Abbondano gli stimoli che il cervello faticherà a elaborare autonomamente: i quadri disseminati in varie sequenze che in alcuni casi sono reali, presi in prestito per le riprese anziché essere riproduzioni, perciò nei titoli di coda vengono presentati uno ad uno come fossero attori del film; i libri letti da Korda, dai titoli bizzarri, difficili se non impossibili da ricordare se non ce li si appunta durante la visione, ma tutti senza il nome di un autore in copertina come se la personalità ingombrante del protagonista si impossessasse di tutto ciò che tocca; i brani musicali di Stravinskij incastonati nella colonna sonora di Alexandre Desplat, anch'essi poi rivelati vistosamente sui titoli di coda.

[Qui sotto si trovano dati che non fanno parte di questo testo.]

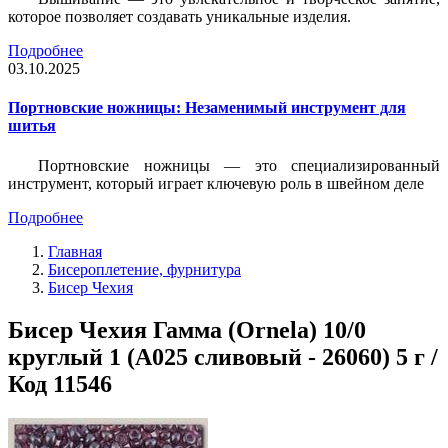
которое позволяет создавать уникальные изделия.
Подробнее
03.10.2025
Портновские ножницы: Незаменимый инструмент для
шитья
Портновские ножницы — это специализированный
инструмент, который играет ключевую роль в швейном деле
Подробнее
Главная
Бисероплетение, фурнитура
Бисер Чехия
Бисер Чехия Гамма (Ornela) 10/0
круглый 1 (A025 сливовый - 26060) 5 г /
Код 11546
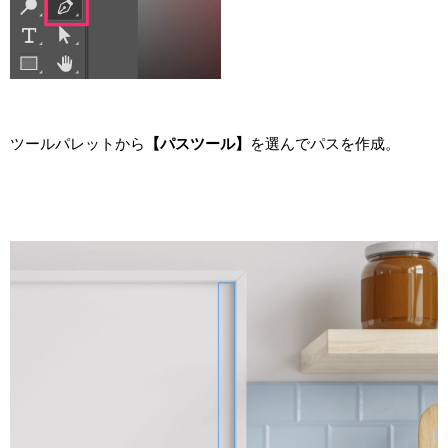
ツールパレットから
【パスツール】
を選んでパスを作成。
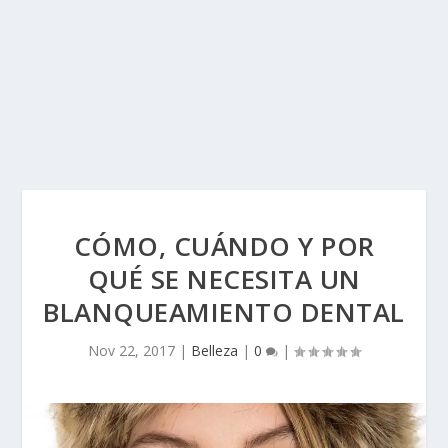
CÓMO, CUÁNDO Y POR
QUÉ SE NECESITA UN
BLANQUEAMIENTO DENTAL
Nov 22, 2017
|
Belleza
|
0
|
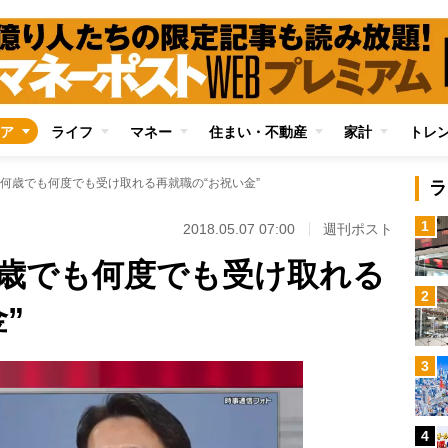
ア
ライフ
マネー
住まい・不動産
家計
トレ
何歳でも何度でも受け取れる再就職の“お祝い金”
ラ
1
2018.05.07 07:00
週刊ポスト
歳でも何度でも受け取れる
2
”
3
4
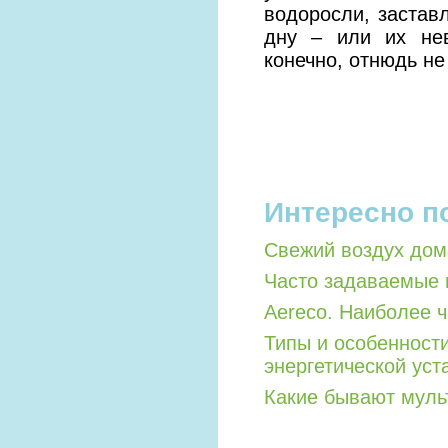
водоросли, заставл
дну – или их не
конечно, отнюдь не
Интересно п
Свежий воздух дом
Часто задаваемые 
Aereco. Наиболее 
Типы и особенност
энергетической уст
Какие бывают мул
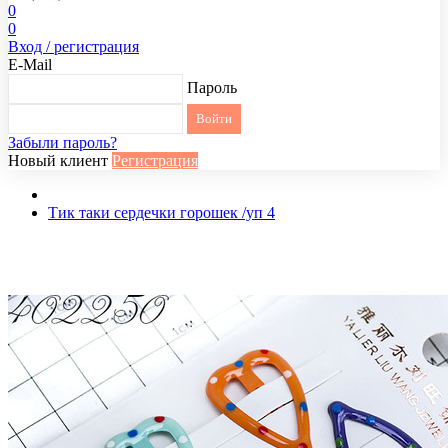
0
0
Вход / регистрация
E-Mail
Пароль
Забыли пароль?
Новый клиент
Регистрация
Тик таки сердечки горошек /уп 4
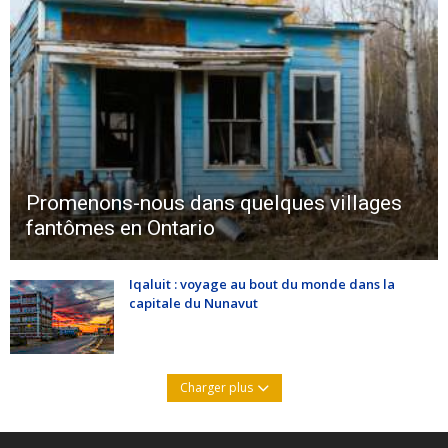
Promenons-nous dans quelques villages
fantômes en Ontario
Iqaluit : voyage au bout du monde dans la
capitale du Nunavut
Charger plus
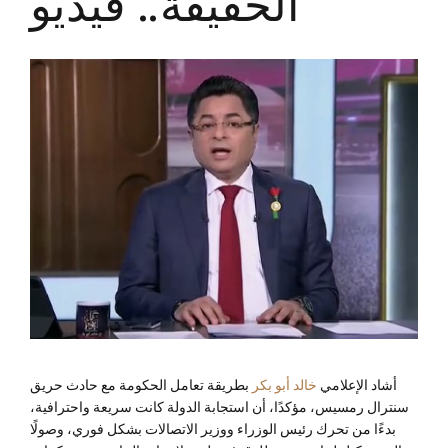
الحقيقة.. فيديو
أشاد الإعلامي
خالد أبو بكر
بطريقة تعامل الحكومة مع حادث حريق
سنترال رمسيس، مؤكدًا، أن استجابة الدولة كانت سريعة واحترافية،
بدءًا من تحرك رئيس الوزراء ووزير الاتصالات بشكل فوري، وصولًا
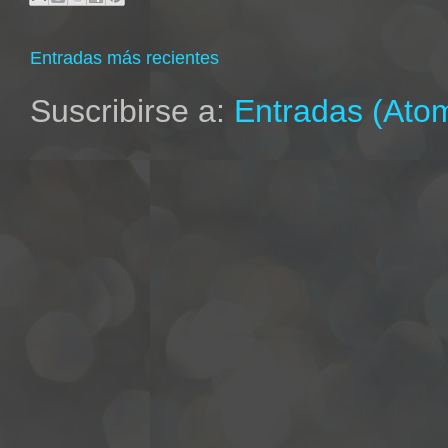
Entradas más recientes
Suscribirse a:
Entradas (Ato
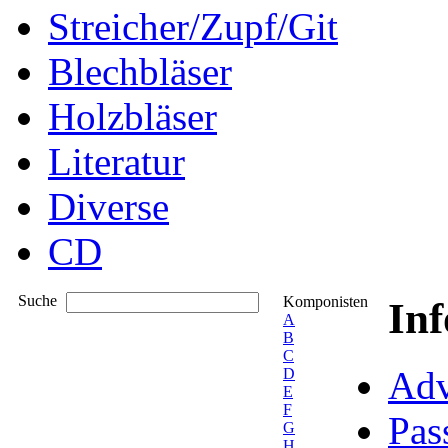
Streicher/Zupf/Git
Blechbläser
Holzbläser
Literatur
Diverse
CD
Suche
Komponisten
In
A
B
C
Adv
D
E
F
Pas
G
H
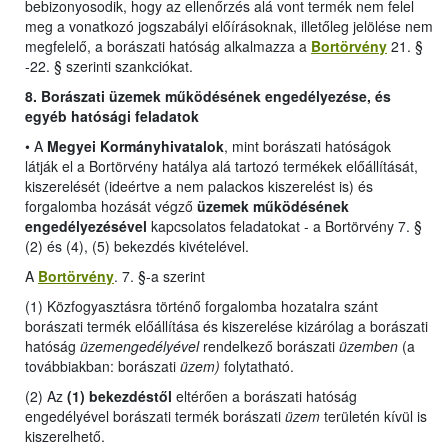
bebizonyosodik, hogy az ellenőrzés alá vont termék nem felel
meg a vonatkozó jogszabályi előírásoknak, illetőleg jelölése nem
megfelelő, a borászati hatóság alkalmazza a
Bortörvény
21. §
-22. § szerinti szankciókat.
8. Borászati üzemek működésének engedélyezése, és
egyéb hatósági feladatok
•
A
Megyei Kormányhivatalok
, mint borászati hatóságok
látják el a Bortörvény hatálya alá tartozó termékek előállítását,
kiszerelését (ideértve a nem palackos kiszerelést is) és
forgalomba hozását végző
üzemek működésének
engedélyezésével
kapcsolatos feladatokat -
a Bortörvény 7. §
(2) és (4), (5) bekezdés kivételével
.
A
Bortörvény
. 7. §-a szerint
(1) Közfogyasztásra történő forgalomba hozatalra szánt
borászati termék előállítása és kiszerelése kizárólag a borászati
hatóság
üzemengedélyével
rendelkező borászati
üzemben
(a
továbbiakban: borászati
üzem)
folytatható.
(2) Az
(1) bekezdéstől
eltérően a borászati hatóság
engedélyével borászati termék borászati
üzem
területén kívül is
kiszerelhető.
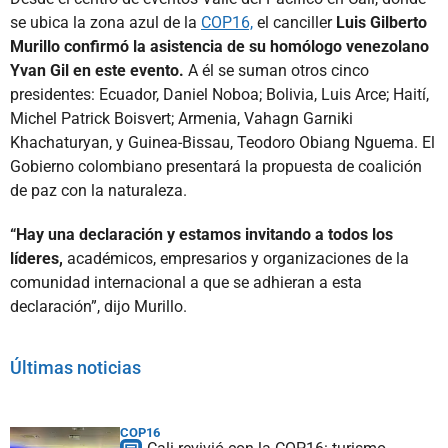
se ubica la zona azul de la
COP16,
el canciller
Luis Gilberto
Murillo confirmó la asistencia de su homólogo venezolano
Yvan Gil en este evento.
A él se suman otros cinco
presidentes: Ecuador, Daniel Noboa; Bolivia, Luis Arce; Haití,
Michel Patrick Boisvert; Armenia, Vahagn Garniki
Khachaturyan, y Guinea-Bissau, Teodoro Obiang Nguema. El
Gobierno colombiano presentará la propuesta de coalición
de paz con la naturaleza.
“Hay una declaración y estamos invitando a todos los
líderes,
académicos, empresarios y organizaciones de la
comunidad internacional a que se adhieran a esta
declaración”, dijo Murillo.
Últimas noticias
COP16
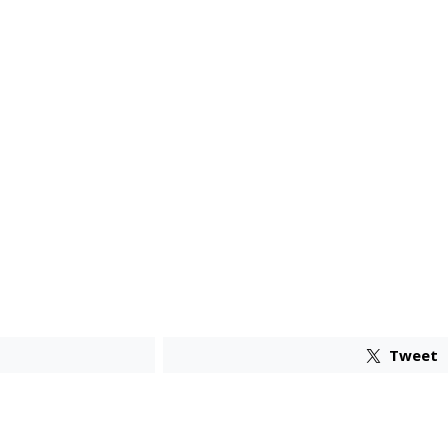
Tweet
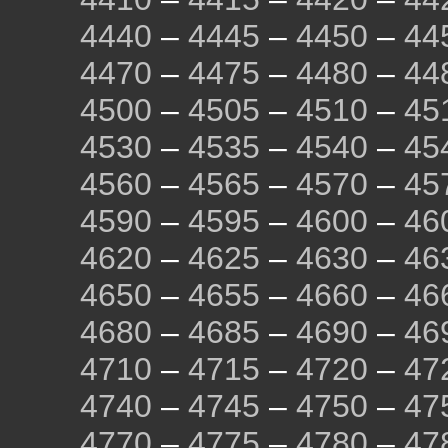
4440
–
4445
–
4450
–
44
4470
–
4475
–
4480
–
44
4500
–
4505
–
4510
–
45
4530
–
4535
–
4540
–
45
4560
–
4565
–
4570
–
45
4590
–
4595
–
4600
–
46
4620
–
4625
–
4630
–
46
4650
–
4655
–
4660
–
46
4680
–
4685
–
4690
–
46
4710
–
4715
–
4720
–
47
4740
–
4745
–
4750
–
47
4770
–
4775
–
4780
–
47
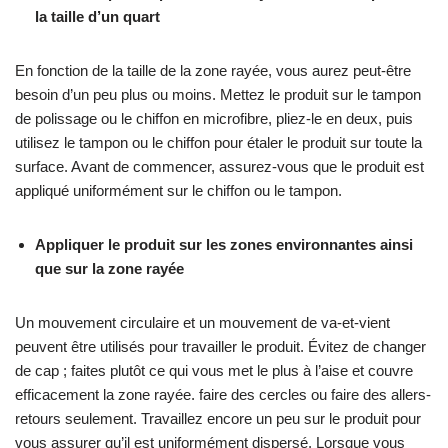
la taille d’un quart
En fonction de la taille de la zone rayée, vous aurez peut-être
besoin d’un peu plus ou moins. Mettez le produit sur le tampon
de polissage ou le chiffon en microfibre, pliez-le en deux, puis
utilisez le tampon ou le chiffon pour étaler le produit sur toute la
surface. Avant de commencer, assurez-vous que le produit est
appliqué uniformément sur le chiffon ou le tampon.
Appliquer le produit sur les zones environnantes ainsi
que sur la zone rayée
Un mouvement circulaire et un mouvement de va-et-vient
peuvent être utilisés pour travailler le produit. Évitez de changer
de cap ; faites plutôt ce qui vous met le plus à l’aise et couvre
efficacement la zone rayée. faire des cercles ou faire des allers-
retours seulement. Travaillez encore un peu sur le produit pour
vous assurer qu’il est uniformément dispersé. Lorsque vous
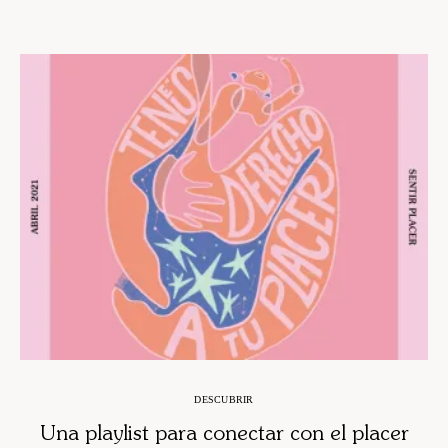
DESCUBRIR
Una playlist para conectar con el placer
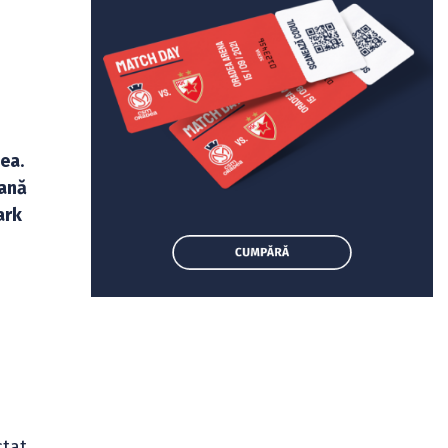
dea
.
eană
ark
ctat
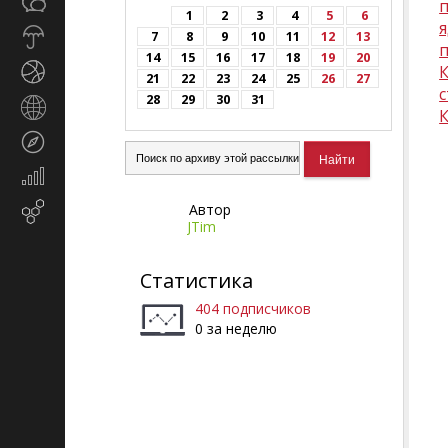
Общество
СМИ
1
2
3
4
5
6
Прогноз
7
8
9
10
11
12
13
погоды
14
15
16
17
18
19
20
Спорт
21
22
23
24
25
26
27
с
28
29
30
31
Страны
и
Туризм
регионы
Экономика
и
Автор
Email-
финансы
JTim
маркетинг
Статистика
404 подписчиков
0 за неделю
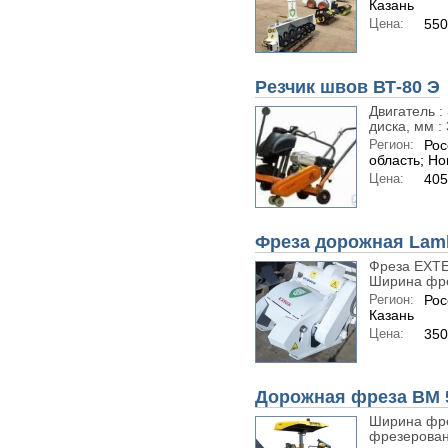
Казань
Цена:
550
Резчик швов ВТ-80 Э
Двигатель :
диска, мм : 
Регион:
Рос
область; Н
Цена:
405
Фреза дорожная Lamb
Фреза EXTE
Ширина фре
Регион:
Рос
Казань
Цена:
350
Дорожная фреза BM 
Ширина фре
фрезеровани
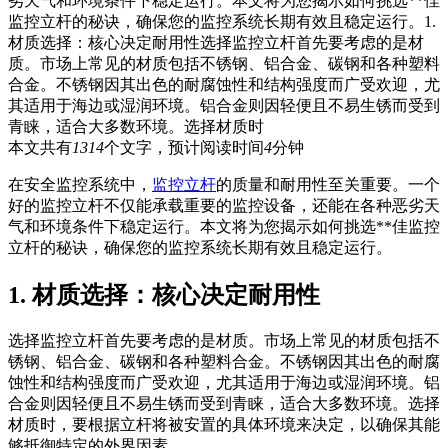
劣天气和环境条件下稳定运行。本文将为您揭示如何挑选**佳
监控立杆的秘诀，确保您的监控系统长期有效且稳定运行。1.
材质选择：核心决定耐用性选择监控立杆首先要考虑的是材
质。市场上常见的材质包括不锈钢、铝合金、碳钢和各种塑料
合金。不锈钢因其出色的耐腐蚀性和结构强度而广受欢迎，尤
其适用于海边或湿润环境。铝合金则因轻便且不易生锈而受到
青睐，适合大多数环境。选择材质时
本文共有
1314
个文字，预计阅读时间
4
分钟
在安全监控系统中，
监控立杆
的质量和耐用性至关重要。一个
好的监控立杆不仅能承载重要的监控设备，还能在各种恶劣天
气和环境条件下稳定运行。本文将为您揭示如何挑选**佳监控
立杆的秘诀，确保您的监控系统长期有效且稳定运行。
1. 材质选择：核心决定耐用性
选择监控立杆首先要考虑的是材质。市场上常见的材质包括不
锈钢、铝合金、碳钢和各种塑料合金。不锈钢因其出色的耐腐
蚀性和结构强度而广受欢迎，尤其适用于海边或湿润环境。铝
合金则因轻便且不易生锈而受到青睐，适合大多数环境。选择
材质时，要根据立杆将被安置的具体环境来决定，以确保其能
够抵御特定的外界因素。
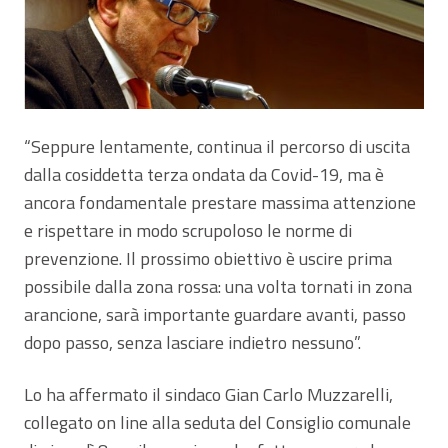
“Seppure lentamente, continua il percorso di uscita
dalla cosiddetta terza ondata da Covid-19, ma è
ancora fondamentale prestare massima attenzione
e rispettare in modo scrupoloso le norme di
prevenzione. Il prossimo obiettivo è uscire prima
possibile dalla zona rossa: una volta tornati in zona
arancione, sarà importante guardare avanti, passo
dopo passo, senza lasciare indietro nessuno”.
Lo ha affermato il sindaco Gian Carlo Muzzarelli,
collegato on line alla seduta del Consiglio comunale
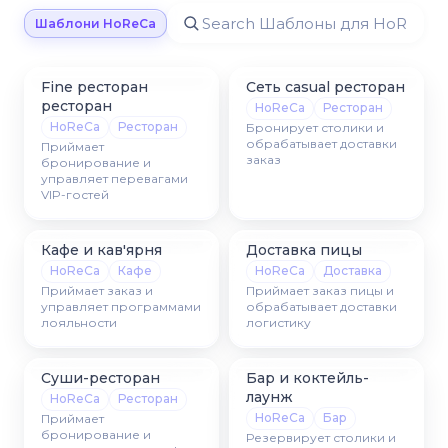
Шаблони HoReCa
Fine ресторан
Сеть casual ресторан
ресторан
HoReCa
Ресторан
HoReCa
Ресторан
Бронирует столики и
обрабатывает доставки
Приймает
заказ
бронирование и
управляет перевагами
VIP-гостей
Кафе и кав'ярня
Доставка пицы
HoReCa
Кафе
HoReCa
Доставка
Приймает заказ и
Приймает заказ пицы и
управляет программами
обрабатывает доставки
лояльности
логистику
Суши-ресторан
Бар и коктейль-
лаунж
HoReCa
Ресторан
HoReCa
Бар
Приймает
бронирование и
Резервирует столики и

Ogni film di Anderson richiederebbe una seconda visione in cui i fotogrammi possano essere fermati e ammirati: sono opere visive già furbescamente pensate per essere esposte in un museo, ma lo stesso risultato si può ottenere più comodamente con i fermo immagine, quando i film diventano disponibili per la visione casalinga. In un'epoca in cui una parte sempre maggiore del pubblico apprezza prodotti che possono essere seguiti anche facendo altro e persino guardando solo a intermittenza lo schermo, persino dentro le sale cinematografiche, Anderson insiste con il progetto di catturare l'attenzione anche oltre la prima visione, suscitando il desiderio di partecipare alla caccia ai suoi tesori nascosti. Sarà un'idea ripetitiva, ma anche la Settimana Enigmistica offre ogni settimana variazioni sugli stessi giochi: eppure non passa mai di moda, nonostante gli innumerevoli tentativi di imitazione.